Work through the data below and copy out every line where "Nachrichten" is found.

Data for processing:
---+---
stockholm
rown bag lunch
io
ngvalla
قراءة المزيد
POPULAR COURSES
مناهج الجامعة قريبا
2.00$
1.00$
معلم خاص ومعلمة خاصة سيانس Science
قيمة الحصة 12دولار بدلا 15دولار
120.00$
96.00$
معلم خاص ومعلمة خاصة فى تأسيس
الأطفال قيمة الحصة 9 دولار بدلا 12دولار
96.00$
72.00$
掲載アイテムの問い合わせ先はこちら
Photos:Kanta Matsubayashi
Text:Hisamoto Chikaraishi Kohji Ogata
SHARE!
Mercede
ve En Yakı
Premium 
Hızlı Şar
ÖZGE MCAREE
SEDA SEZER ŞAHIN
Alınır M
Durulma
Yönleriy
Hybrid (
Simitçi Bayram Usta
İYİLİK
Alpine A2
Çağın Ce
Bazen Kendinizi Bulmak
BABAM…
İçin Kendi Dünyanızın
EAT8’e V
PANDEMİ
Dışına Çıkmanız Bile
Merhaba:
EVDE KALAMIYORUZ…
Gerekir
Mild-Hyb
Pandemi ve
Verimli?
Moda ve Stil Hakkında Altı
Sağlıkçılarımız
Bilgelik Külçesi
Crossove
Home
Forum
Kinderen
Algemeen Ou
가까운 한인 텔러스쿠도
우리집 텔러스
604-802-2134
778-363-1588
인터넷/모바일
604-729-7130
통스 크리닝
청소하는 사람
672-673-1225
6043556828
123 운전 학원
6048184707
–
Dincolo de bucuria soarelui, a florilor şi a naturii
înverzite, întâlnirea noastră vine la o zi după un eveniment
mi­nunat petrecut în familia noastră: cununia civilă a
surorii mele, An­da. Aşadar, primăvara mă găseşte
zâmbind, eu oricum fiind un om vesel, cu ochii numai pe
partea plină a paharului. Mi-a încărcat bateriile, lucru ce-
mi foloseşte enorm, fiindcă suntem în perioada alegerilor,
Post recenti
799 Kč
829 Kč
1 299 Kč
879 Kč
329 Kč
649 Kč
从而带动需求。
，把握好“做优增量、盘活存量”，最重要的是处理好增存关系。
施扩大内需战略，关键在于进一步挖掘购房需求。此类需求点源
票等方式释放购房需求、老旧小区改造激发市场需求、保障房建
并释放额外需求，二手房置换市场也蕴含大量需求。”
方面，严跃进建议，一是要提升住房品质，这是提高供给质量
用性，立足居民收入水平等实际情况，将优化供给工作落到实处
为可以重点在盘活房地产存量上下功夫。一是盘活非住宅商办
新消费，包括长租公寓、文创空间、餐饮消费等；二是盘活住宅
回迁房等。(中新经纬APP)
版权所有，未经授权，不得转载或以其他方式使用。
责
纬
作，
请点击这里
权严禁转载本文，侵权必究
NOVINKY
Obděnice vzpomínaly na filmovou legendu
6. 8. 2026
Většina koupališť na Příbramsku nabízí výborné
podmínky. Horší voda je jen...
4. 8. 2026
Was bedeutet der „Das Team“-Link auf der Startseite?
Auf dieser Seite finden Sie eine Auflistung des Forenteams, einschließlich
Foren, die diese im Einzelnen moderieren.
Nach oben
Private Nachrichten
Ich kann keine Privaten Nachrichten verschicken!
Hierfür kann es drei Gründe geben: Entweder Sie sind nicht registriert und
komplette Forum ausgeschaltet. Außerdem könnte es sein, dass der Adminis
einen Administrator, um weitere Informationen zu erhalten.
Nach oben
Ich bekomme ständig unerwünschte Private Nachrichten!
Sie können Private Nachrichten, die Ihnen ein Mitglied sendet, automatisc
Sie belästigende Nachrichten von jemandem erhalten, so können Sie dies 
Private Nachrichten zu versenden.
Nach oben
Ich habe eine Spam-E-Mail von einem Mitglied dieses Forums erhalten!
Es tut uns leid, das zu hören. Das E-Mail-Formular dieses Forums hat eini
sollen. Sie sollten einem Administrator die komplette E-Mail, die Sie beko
---+---
Solved problem:
Private Nachrichten
Ich kann keine Privaten Nachrichten verschicken!
Ich bekomme ständig unerwünschte Private Nachrichten!
Sie können Private Nachrichten, die Ihnen ein Mitglied sendet, automatisc
Sie belästigende Nachrichten von jemandem erhalten, so können Sie dies 
Private Nachrichten zu versenden.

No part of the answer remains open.